2020年環境保護法(Law No. 72/2020/QH14、以下「環境保護法」という。)が2022年1月1日より施行されているところ、環境保護法のいくつかの条文の詳細を規定する議定(Decree No. 08/2022/ND-CP、以下「施行細則」という。)が2022年1月10日に制定され、現在効力を有している(施行細則第169条第1項)。同施行細則には、ベトナムで事業を行うに当たり大きな影響を及ぼし得る内容が含まれている。そこで、本稿において紙面の許す限り、新法における若干の改正点を取り上げたい。

2.使い捨てプラスチック製品等の生産及び輸入の停止

使い捨てプラスチック製品とは、「ブラスチック成分を有するトレイ、食品容器、食器、箸、グラス、コップ、ナイフ、スプーン、フォーク、ストロー、その他飲食用具で、環境に廃棄する前に一度使用することを主目的として設計され、市場に出されている各製品(交換不可能な接合製品を除く)」と定義されている(施行細則第3条第14号)ところ、施行細則は一定のロードマップに従い、2030年12月31日以降、使い捨てプラスチック製品等の生産及び輸入を停止することを求めている(施行細則第64条各項)。

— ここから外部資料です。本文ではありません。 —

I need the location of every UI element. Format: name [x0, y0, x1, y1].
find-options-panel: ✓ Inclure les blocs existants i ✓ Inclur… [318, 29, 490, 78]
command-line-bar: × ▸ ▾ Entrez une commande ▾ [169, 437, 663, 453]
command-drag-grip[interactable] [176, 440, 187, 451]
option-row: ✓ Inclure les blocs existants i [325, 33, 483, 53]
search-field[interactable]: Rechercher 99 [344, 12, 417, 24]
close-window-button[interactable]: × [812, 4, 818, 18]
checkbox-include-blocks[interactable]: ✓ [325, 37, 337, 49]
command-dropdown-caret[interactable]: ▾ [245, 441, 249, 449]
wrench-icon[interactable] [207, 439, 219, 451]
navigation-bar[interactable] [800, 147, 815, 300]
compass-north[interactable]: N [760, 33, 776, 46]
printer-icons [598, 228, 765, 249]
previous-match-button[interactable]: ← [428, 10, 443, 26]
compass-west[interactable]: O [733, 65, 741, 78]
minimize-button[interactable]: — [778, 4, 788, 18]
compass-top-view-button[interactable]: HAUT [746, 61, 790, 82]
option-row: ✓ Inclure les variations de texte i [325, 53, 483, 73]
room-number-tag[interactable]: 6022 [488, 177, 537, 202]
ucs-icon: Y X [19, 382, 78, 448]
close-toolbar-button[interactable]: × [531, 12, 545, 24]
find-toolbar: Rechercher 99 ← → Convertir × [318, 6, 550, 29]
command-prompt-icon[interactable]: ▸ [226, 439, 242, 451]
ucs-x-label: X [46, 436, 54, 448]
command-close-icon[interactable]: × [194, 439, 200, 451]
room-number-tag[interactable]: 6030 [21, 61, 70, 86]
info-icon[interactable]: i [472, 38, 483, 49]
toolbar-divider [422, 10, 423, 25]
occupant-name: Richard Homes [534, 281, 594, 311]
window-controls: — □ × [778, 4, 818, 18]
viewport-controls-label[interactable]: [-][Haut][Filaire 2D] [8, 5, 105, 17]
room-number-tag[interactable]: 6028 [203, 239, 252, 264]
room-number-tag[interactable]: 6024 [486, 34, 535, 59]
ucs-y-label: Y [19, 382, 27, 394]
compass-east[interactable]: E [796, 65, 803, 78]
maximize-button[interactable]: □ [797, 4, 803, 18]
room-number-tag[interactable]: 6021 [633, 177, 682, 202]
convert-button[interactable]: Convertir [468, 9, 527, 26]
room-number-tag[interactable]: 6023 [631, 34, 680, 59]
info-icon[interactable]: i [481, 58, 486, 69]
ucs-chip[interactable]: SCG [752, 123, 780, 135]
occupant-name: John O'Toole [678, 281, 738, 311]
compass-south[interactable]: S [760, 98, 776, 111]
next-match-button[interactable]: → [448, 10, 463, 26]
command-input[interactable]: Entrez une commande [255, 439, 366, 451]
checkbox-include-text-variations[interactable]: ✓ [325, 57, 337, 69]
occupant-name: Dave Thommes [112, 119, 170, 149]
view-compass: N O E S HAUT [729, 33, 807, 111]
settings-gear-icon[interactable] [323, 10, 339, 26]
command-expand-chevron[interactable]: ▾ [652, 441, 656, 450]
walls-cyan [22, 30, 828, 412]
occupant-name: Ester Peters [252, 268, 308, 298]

ロードマップとして規定されている内容は以下のとおりであり、輸入禁止まで一定の期間が空いており、一定の例外が設けられてはいるものの、使い捨てプラスチック製品等の生産及び輸入事業を実施している場合には、かなりの影響を受けることが予想される。各実施時点に向け適切な準備を早めに進めるよう留意されたい。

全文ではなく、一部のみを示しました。